Data section >>
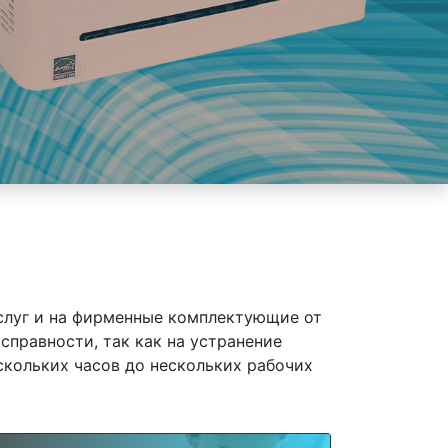
слуг и на фирменные комплектующие от
справности, так как на устранение
скольких часов до нескольких рабочих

Activity >> Only the text of the material belongs in your copy, which must match the original exactly.

Task solution >>
слуг и на фирменные комплектующие от
справности, так как на устранение
скольких часов до нескольких рабочих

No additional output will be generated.